___ DATA TO EXAMINE ___

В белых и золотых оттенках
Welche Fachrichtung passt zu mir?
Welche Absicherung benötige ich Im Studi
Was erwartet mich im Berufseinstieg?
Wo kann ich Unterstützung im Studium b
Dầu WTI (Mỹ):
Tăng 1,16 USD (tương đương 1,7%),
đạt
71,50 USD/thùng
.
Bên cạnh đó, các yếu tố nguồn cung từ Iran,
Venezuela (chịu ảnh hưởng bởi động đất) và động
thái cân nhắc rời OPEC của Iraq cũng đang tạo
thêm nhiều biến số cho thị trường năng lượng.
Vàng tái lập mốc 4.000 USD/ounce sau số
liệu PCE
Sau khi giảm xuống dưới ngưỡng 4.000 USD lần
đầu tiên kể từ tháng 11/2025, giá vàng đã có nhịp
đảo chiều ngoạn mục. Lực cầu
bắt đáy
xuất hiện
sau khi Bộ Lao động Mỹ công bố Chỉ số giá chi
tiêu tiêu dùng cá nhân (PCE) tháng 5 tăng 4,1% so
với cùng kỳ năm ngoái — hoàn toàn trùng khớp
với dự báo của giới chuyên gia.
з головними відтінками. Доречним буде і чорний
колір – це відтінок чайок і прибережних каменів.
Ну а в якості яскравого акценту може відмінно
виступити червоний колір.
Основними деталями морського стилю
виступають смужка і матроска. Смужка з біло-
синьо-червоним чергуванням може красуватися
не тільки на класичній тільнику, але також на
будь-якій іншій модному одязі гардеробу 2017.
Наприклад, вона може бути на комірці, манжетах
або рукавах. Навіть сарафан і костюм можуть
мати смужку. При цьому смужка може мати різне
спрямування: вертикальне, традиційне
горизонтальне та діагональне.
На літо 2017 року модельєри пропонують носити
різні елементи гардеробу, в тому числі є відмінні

___

WORK TO COMPLETE:
Search the entries for "tháng" and copy each matching line.

FINAL ANSWER:
đầu tiên kể từ tháng 11/2025, giá vàng đã có nhịp
tiêu tiêu dùng cá nhân (PCE) tháng 5 tăng 4,1% so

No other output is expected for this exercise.